Jessie sent me this link to a browser game called Ikariam, wherein you take charge of an ancient Greek town and (very) gradually build it into an empire, Civilization-style. It’s still in the beta stage, but I’ve been playing it literally non-stop for the past four days, and when I say literally, I mean that one primary feature of the game is that it proceeds in real time, so that you never technically stop playing unless you deactivate your account. Researching something like “wine press” or “expansion” takes up to two days, but the research continues even if you leave your computer (which, thankfully, I do occasionally). Sending supply ships to other cities in your empire also takes minutes or even hours, depending on how far away they are. I have yet to engage in warfare in the game, but apparently it functions the same way.

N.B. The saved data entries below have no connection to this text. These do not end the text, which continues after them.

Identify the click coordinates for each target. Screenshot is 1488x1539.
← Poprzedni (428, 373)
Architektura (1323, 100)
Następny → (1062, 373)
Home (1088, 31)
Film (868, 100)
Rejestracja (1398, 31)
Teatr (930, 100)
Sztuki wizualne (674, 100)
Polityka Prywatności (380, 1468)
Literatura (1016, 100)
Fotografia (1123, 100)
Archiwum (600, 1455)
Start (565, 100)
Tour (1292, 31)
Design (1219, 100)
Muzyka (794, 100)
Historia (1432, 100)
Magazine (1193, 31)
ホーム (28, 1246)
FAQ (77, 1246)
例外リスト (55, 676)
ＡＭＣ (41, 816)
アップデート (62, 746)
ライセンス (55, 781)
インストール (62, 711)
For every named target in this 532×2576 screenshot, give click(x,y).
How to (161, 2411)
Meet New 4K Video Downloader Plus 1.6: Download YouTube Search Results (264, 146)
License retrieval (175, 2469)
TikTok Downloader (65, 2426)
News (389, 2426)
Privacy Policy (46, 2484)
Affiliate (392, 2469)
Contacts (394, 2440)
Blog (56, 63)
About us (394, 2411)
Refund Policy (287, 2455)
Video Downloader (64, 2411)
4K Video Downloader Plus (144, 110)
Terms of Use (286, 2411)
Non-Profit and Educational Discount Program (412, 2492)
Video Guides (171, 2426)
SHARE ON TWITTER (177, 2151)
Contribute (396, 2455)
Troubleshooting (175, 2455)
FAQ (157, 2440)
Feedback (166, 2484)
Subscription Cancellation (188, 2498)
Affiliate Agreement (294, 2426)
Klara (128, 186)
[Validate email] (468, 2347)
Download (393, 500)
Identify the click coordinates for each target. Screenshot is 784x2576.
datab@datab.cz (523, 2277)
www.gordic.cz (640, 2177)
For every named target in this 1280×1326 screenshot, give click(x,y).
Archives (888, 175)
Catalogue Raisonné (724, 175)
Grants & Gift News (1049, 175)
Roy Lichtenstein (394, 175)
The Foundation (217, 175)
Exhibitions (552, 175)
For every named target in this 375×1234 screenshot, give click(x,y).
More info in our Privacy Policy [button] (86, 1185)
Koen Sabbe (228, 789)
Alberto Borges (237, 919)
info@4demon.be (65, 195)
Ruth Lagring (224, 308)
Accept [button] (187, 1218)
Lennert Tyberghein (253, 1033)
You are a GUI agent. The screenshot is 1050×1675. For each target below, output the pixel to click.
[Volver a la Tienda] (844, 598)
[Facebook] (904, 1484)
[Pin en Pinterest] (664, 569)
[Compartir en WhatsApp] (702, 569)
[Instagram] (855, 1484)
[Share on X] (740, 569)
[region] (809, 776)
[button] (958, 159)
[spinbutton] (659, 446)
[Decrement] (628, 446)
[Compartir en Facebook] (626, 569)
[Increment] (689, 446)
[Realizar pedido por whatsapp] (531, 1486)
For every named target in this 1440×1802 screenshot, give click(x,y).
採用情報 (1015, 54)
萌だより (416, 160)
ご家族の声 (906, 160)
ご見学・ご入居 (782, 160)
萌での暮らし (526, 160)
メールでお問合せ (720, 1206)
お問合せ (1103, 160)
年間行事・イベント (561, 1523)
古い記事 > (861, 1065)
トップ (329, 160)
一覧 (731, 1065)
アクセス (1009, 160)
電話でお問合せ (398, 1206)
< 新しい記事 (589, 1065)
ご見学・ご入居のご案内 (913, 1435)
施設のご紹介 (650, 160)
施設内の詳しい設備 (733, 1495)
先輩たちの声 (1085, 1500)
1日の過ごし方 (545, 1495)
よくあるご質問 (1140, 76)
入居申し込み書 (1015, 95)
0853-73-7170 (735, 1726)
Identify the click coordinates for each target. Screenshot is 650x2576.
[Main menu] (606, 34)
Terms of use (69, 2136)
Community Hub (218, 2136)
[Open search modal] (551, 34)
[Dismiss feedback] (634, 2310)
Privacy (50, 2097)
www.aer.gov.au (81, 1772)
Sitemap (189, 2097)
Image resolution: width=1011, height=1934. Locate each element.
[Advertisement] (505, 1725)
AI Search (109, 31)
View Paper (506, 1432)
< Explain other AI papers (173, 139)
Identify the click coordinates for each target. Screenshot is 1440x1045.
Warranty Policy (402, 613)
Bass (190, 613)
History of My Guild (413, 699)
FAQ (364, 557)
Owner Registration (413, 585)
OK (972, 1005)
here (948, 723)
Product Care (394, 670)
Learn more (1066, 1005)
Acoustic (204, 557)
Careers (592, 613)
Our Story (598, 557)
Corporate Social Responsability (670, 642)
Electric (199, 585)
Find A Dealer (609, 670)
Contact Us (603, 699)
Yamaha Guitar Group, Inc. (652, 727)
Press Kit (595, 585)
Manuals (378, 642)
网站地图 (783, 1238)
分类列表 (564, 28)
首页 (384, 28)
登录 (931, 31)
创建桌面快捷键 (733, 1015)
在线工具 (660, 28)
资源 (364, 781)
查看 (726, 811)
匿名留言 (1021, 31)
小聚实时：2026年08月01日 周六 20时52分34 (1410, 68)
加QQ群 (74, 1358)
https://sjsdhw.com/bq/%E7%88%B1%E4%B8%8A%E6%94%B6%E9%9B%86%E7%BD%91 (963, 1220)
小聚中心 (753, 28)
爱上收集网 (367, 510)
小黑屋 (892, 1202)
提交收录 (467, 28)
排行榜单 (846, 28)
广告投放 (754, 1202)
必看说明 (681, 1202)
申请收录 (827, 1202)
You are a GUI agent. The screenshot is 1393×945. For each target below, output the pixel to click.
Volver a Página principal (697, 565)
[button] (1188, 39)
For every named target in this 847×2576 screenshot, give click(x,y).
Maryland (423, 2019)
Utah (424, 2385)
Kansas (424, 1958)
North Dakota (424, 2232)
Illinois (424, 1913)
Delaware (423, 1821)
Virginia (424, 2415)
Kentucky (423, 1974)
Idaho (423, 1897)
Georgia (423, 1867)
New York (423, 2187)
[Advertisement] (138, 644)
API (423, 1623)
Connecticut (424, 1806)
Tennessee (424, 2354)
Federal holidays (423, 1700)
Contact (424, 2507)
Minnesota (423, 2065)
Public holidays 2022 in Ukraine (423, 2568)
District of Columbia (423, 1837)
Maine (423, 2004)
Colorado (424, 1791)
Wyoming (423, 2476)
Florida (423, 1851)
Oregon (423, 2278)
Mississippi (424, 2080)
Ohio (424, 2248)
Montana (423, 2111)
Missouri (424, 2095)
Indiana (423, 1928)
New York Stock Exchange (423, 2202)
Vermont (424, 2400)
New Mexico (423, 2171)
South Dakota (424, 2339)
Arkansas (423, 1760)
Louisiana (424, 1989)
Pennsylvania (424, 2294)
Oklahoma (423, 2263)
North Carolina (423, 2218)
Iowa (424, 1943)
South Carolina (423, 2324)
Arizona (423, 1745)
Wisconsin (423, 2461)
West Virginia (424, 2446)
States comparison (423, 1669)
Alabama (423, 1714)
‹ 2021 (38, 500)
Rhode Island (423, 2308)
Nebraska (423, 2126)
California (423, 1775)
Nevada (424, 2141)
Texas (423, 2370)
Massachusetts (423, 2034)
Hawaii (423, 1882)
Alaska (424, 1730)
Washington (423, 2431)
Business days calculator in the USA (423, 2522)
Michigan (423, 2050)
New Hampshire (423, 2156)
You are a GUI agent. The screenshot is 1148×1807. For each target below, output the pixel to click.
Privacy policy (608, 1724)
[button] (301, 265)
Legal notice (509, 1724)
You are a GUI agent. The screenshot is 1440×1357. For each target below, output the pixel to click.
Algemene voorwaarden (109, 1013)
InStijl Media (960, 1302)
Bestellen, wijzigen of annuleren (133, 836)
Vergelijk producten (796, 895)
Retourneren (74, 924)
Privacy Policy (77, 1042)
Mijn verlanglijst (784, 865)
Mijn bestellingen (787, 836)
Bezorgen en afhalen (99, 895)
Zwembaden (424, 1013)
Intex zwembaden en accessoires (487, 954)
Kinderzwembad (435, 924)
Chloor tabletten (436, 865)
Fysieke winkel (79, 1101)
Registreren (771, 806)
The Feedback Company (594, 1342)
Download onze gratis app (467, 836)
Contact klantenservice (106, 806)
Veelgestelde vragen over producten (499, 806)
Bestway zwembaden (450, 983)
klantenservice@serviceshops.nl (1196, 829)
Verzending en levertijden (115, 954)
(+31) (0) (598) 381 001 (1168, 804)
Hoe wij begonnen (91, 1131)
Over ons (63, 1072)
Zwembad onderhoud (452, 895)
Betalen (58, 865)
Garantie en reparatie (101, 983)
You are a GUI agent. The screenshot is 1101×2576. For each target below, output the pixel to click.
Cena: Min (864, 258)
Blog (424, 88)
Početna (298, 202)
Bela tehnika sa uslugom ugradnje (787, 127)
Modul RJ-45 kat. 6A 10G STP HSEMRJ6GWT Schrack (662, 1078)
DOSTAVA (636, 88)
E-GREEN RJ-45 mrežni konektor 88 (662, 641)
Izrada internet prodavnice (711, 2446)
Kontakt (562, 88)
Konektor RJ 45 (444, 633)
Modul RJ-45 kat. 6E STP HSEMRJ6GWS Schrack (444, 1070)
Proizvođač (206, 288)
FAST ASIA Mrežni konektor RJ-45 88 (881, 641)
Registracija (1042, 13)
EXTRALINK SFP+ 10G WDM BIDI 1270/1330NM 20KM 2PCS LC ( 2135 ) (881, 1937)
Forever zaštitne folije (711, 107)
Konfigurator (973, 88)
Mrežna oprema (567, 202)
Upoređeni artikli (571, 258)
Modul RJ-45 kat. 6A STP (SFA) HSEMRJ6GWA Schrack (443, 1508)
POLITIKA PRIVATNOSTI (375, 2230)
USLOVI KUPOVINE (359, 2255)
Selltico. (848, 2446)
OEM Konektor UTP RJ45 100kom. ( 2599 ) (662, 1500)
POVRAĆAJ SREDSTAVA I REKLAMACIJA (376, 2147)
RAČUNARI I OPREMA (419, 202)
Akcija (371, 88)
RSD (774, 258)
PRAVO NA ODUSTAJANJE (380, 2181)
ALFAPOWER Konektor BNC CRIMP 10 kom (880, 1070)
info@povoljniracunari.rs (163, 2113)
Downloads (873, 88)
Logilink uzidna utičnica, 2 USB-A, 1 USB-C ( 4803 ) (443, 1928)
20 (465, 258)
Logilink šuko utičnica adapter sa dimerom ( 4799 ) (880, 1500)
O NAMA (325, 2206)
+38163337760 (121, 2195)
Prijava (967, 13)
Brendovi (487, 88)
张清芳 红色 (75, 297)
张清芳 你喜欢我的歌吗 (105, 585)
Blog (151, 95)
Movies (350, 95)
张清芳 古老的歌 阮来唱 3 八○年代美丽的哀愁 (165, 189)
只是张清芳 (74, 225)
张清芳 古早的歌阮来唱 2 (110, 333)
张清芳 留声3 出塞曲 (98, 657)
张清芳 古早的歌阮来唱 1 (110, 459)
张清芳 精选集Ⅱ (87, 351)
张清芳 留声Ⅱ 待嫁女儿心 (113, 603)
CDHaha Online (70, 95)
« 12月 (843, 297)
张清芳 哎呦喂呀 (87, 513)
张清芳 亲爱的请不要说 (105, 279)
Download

This seems to be a new genre of sorts, one that is hard to define. It’s a strategy game that takes place in real time, but it’s not an “RTS” (real-time strategy) in the sense that we have come to define the term.

Oh, and your economic and military competitors are other players with accounts in the game. You can “engage in diplomacy” (i.e. communicate) with them via the game’s messaging system to request certain types of goods, declare war, or just chat. The rhetoric of the game seems to emphasize commerce and trade so far, but I’m waiting for that to change as soon as I progress further. The fact that Ikariam is a browser game seems to encourage casual play.